What is expected: Please retype the records below exactly as they appear, but leave out the pictures.

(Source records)
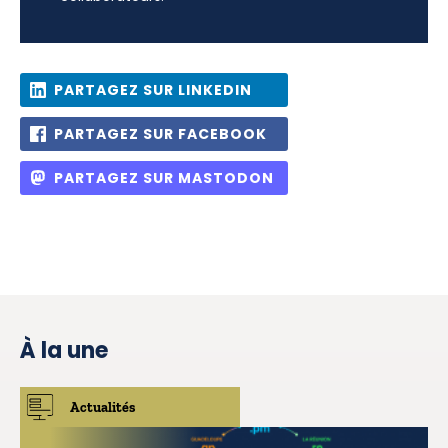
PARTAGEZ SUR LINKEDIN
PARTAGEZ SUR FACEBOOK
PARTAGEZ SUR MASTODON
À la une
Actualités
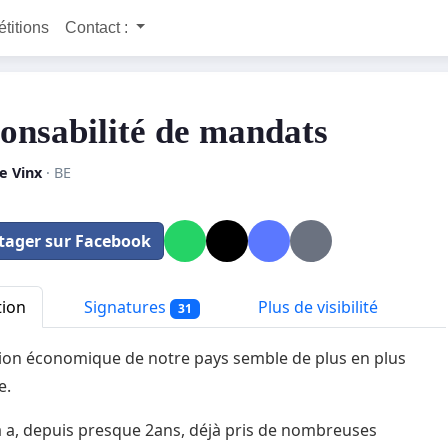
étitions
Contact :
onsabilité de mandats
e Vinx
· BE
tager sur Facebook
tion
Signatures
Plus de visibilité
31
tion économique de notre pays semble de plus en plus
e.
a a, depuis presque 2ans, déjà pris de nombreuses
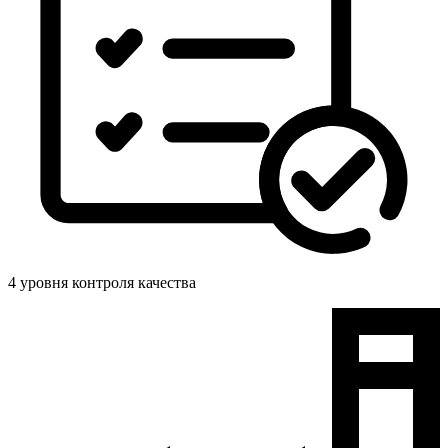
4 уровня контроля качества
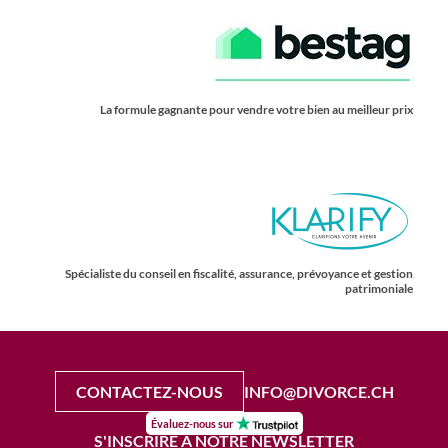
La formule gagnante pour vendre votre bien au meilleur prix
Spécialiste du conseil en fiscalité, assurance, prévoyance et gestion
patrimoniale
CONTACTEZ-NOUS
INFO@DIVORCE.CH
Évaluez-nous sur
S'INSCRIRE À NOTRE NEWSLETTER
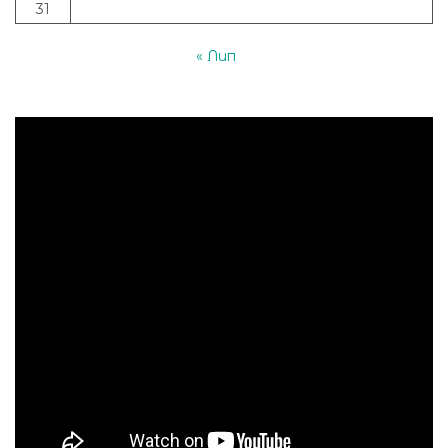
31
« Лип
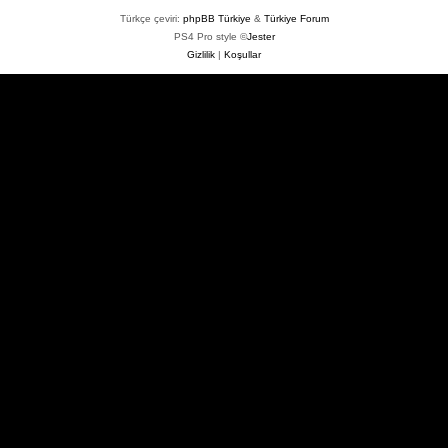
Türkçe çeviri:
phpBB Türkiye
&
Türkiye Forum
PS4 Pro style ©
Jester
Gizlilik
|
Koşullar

Your solution:
PARTAGEZ SUR LINKEDIN
PARTAGEZ SUR FACEBOOK
PARTAGEZ SUR MASTODON
À la une
Actualités
étitions
Contact :
onsabilité de mandats
e Vinx
· BE
tager sur Facebook
tion
Signatures
Plus de visibilité
31
tion économique de notre pays semble de plus en plus
e.
a a, depuis presque 2ans, déjà pris de nombreuses
4 уровня контроля качества
La formule gagnante pour vendre votre bien au meilleur prix
Spécialiste du conseil en fiscalité, assurance, prévoyance et gestion
patrimoniale
CONTACTEZ-NOUS
INFO@DIVORCE.CH
Évaluez-nous sur
S'INSCRIRE À NOTRE NEWSLETTER
31
« Лип
Türkçe çeviri:
phpBB Türkiye
&
Türkiye Forum
PS4 Pro style ©
Jester
Gizlilik
|
Koşullar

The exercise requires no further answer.